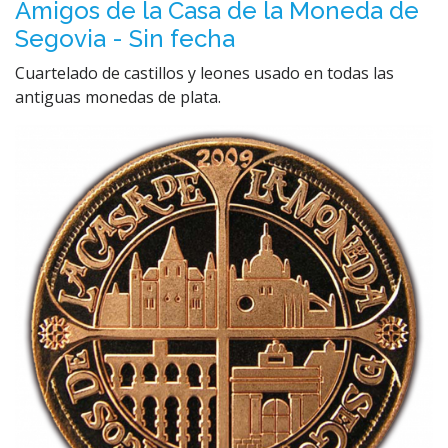
Amigos de la Casa de la Moneda de
Segovia - Sin fecha
Cuartelado de castillos y leones usado en todas las
antiguas monedas de plata.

_PROBLEM DETAILS_. Only the pictures stay out; everything else in the listing above must be repeated exactly.

_ANSWER TO THIS TASK_.
Amigos de la Casa de la Moneda de
Segovia - Sin fecha
Cuartelado de castillos y leones usado en todas las
antiguas monedas de plata.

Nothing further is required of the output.